The band grew continually during the 1940s, even as it suffered from discontinuity of personnel. Starting in 1950, Ellington began to expand the scope of his compositions; the advent of LP recording allowed him to compose and record longer, multi-movement works. His foreign tours were even more frequent and successful; he also composed his first movie score, Anatomy of a Murder, to critical acclaim. He received multitudinous honors, including degrees from Howard University and Yale as well as the Presidential Medal of Honor; he was inducted into the National Institute of Arts and Letters in 1970 and subsequently, in 1971, became the first jazz musician member of the Royal Music Academy in Stockholm. In his last decade Ellington devoted himself to liturgical music. Three Sacred Concerts (1965, 1968, 1973) were performed at Grace Cathedral in San Francisco, Westminster Abbey and numerous German churches.
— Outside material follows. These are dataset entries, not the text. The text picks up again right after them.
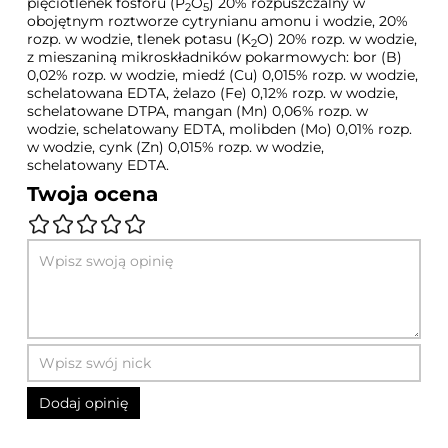
pięciotlenek fosforu (P
O
) 20% rozpuszczalny w
2
5
obojętnym roztworze cytrynianu amonu i wodzie, 20%
rozp. w wodzie, tlenek potasu (K
O) 20% rozp. w wodzie,
2
z mieszaniną mikroskładników pokarmowych: bor (B)
0,02% rozp. w wodzie, miedź (Cu) 0,015% rozp. w wodzie,
schelatowana EDTA, żelazo (Fe) 0,12% rozp. w wodzie,
schelatowane DTPA, mangan (Mn) 0,06% rozp. w
wodzie, schelatowany EDTA, molibden (Mo) 0,01% rozp.
w wodzie, cynk (Zn) 0,015% rozp. w wodzie,
schelatowany EDTA.
Twoja ocena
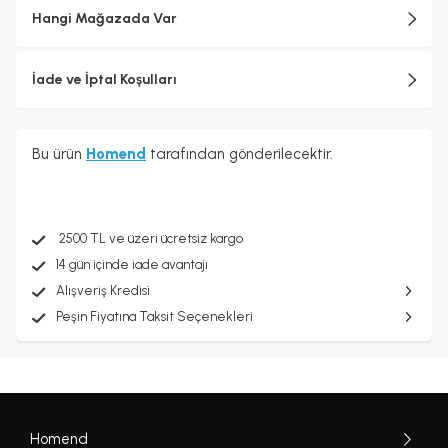
Hangi Mağazada Var
İade ve İptal Koşulları
Bu ürün
Homend
tarafından gönderilecektir.
2500 TL ve üzeri ücretsiz kargo
14 gün içinde iade avantajı
Alışveriş Kredisi
Peşin Fiyatına Taksit Seçenekleri
Homend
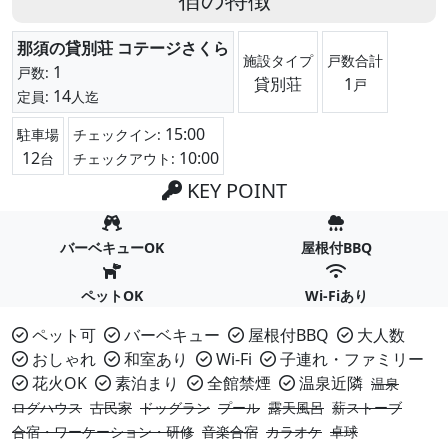
那須の貸別荘 コテージさくら
施設タイプ
戸数合計
1
戸数:
貸別荘
1
戸
14
定員:
人迄
15:00
駐車場
チェックイン:
12
10:00
台
チェックアウト:
KEY POINT
バーベキューOK
屋根付BBQ
ペットOK
Wi-Fiあり
ペット可
バーベキュー
屋根付BBQ
大人数
おしゃれ
和室あり
Wi-Fi
子連れ・ファミリー
花火OK
素泊まり
全館禁煙
温泉近隣
温泉
ログハウス
古民家
ドッグラン
プール
露天風呂
薪ストーブ
合宿・ワーケーション・研修
音楽合宿
カラオケ
卓球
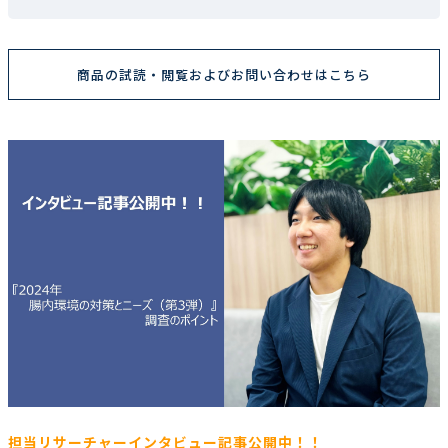
商品の試読・閲覧およびお問い合わせはこちら
担当リサーチャーインタビュー記事公開中！！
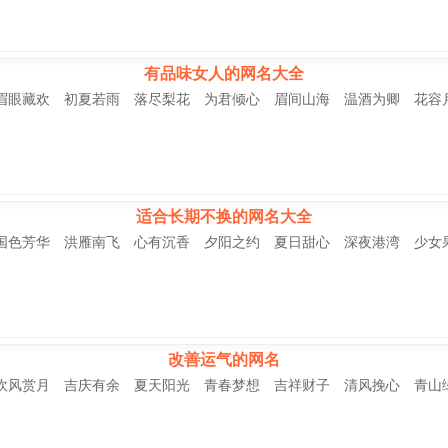
有品味女人的网名大全
眉眼藏欢 初夏若雨 落尽梨花 为君倾心 眉间山海 温酒为卿 花容
适合长期不换的网名大全
国色芳华 洪雁南飞 心有沉香 夕阳之约 夏日甜心 深夜港湾 少女
改善运气的网名
吹风赏月 吉庆有余 夏天阳光 青春梦想 吉祥财子 清风挽心 青山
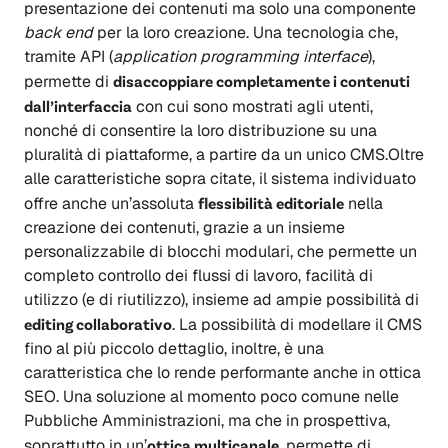
presentazione dei contenuti ma solo una componente
back end
per la loro creazione. Una tecnologia che,
tramite API (
application programming interface
),
permette di
disaccoppiare completamente i contenuti
dall’interfaccia
con cui sono mostrati agli utenti,
nonché di consentire la loro distribuzione su una
pluralità di piattaforme, a partire da un unico CMS.Oltre
alle caratteristiche sopra citate, il sistema individuato
offre anche un’assoluta
flessibilità editoriale
nella
creazione dei contenuti, grazie a un insieme
personalizzabile di blocchi modulari, che permette un
completo controllo dei flussi di lavoro, facilità di
utilizzo (e di riutilizzo), insieme ad ampie possibilità di
editing collaborativo
. La possibilità di modellare il CMS
fino al più piccolo dettaglio, inoltre, è una
caratteristica che lo rende performante anche in ottica
SEO. Una soluzione al momento poco comune nelle
Pubbliche Amministrazioni, ma che in prospettiva,
soprattutto in un’
ottica multicanale
, permette di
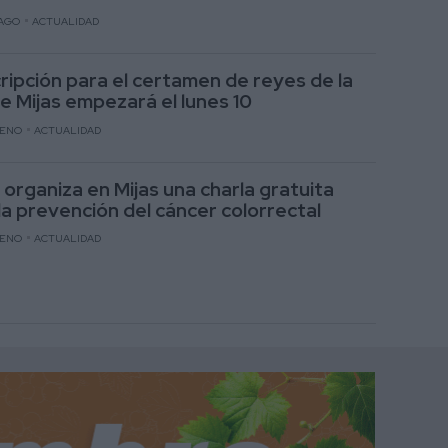
AGO
ACTUALIDAD
cripción para el certamen de reyes de la
de Mijas empezará el lunes 10
RENO
ACTUALIDAD
 organiza en Mijas una charla gratuita
la prevención del cáncer colorrectal
RENO
ACTUALIDAD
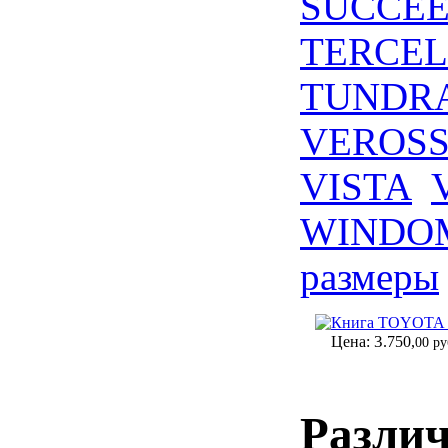
SUCCE
TERCEL
TUNDR
VEROS
VISTA
WINDO
размеры
Книга TOYOTA G
3
Цена:
.750,
00 ру
Разли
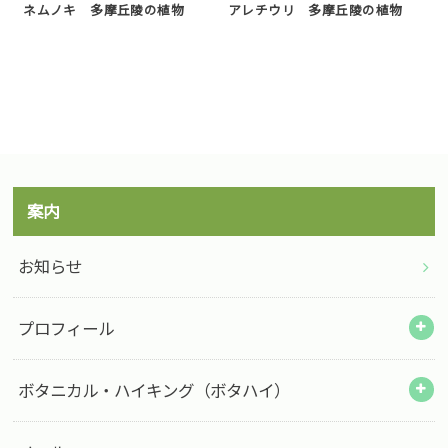
ネムノキ 多摩丘陵の植物
アレチウリ 多摩丘陵の植物
案内
お知らせ
プロフィール
ボタニカル・ハイキング（ボタハイ）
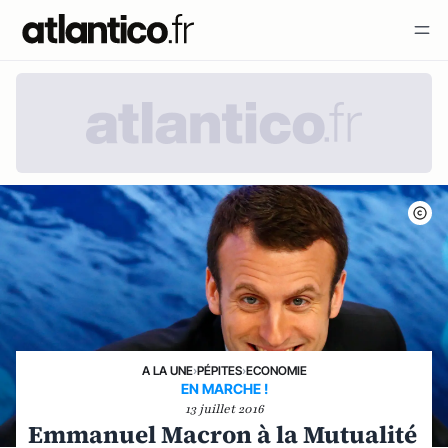
A LA UNE
›
PÉPITES
›
ECONOMIE
EN MARCHE !
13 juillet 2016
Emmanuel Macron à la Mutualité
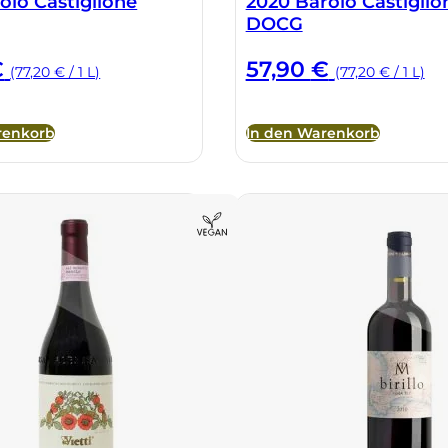
olo Castiglione
2020 Barolo Castiglio
DOCG
€
57,90
€
(77,20 € / 1 L)
(77,20 € / 1 L)
renkorb
In den Warenkorb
Even though these sacred works are rarely performed, Ellington considered them the most important of his compositions. Inasmuch as the Three Sacred Concerts synthesize Ellington's world-view of spirituality—one filled with compassion, tolerance and forgiveness—with his ground-breaking achievements in jazz composition and promotion, these compositions make a satisfying capstone to a career and life whose reverberations are still felt today—three decades after his death.